Introduction: Recent observations suggest a compounding effect of COVID-19 on the incidence of other viral infections including Epstein Barr Virus (EBV). We examined EBV DNAemia incidence in pediatric kidney transplant recipients and its association to the COVID pandemic.
Methods: All kidney transplant recipients transplanted at a single pediatric center from 2015-2023 with at least 1 year of follow-up were included. EBV DNAemia was defined as a positive EBV DNA PCR test anytime in the first year post transplant. Baseline demographics and outcomes of interest (EBV DNA PCR result in first year and occurrence of PTLD as of last known follow-up) were collected. Exposure of interest was whether the time after kidney transplant was in the COVID era, defined as on or after March 1, 2020, or the pre-COVID era, defined as before March 1, 2020. COVID era was modeled as a time varying exposure that varied each day after the patient’s kidney transplant in relation to March 1, 2020. We fit a cox proportional hazards regression model to examine the association between EBV DNAemia within the first year post kidney transplant and COVID era.
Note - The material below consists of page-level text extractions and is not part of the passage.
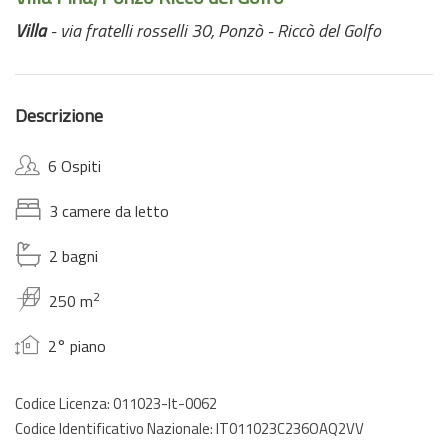
Villa
- via fratelli rosselli 30, Ponzò - Riccò del Golfo
Descrizione
6 Ospiti
3 camere da letto
2 bagni
2
250 m
2° piano
Codice Licenza: 011023-lt-0062
Codice Identificativo Nazionale: IT011023C236OAQ2VV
Results: 212 kidney transplant recipients were included.

Mean age was 10.8 years; 52% received deceased donation; and 91.5% were either intermediate or high risk for EBV reactivation. The majority received depletional induction therapy (89%) and steroid avoidance maintenance immunosuppression (84%). There were no differences in clinical characteristics across the COVID eras. Among all patients, 27% developed EBV DNAemia in the first year post transplant. In patients who experience time in their one-year post transplant in the COVID era, the rate of EBV DNAemia was 1.88 times (95% CI 1.12 to 3.17) the rate of EBV DNAemia among those who did not experience time in the COVID era during their one-year post transplant.

The incidence of PTLD at last follow-up in COVID era participants was similar to that of pre-COVID era patients who had longer cumulative exposure to immunosuppression at last follow-up (6% vs. 6.6%).
Conclusion: In this large cohort of pediatric kidney transplant recipients, we observed an increased risk of EBV DNAemia in the first year post kidney transplant for every day spent in the COVID era relative to pre pandemic era. Further exploration of the impact of documented COVID-19 infection and/or vaccination on EBV DNAemia incidence within the COVID era may offer additional avenues to mitigating EBV DNAemia risk through COVID-19 directed prevention and treatment strategies.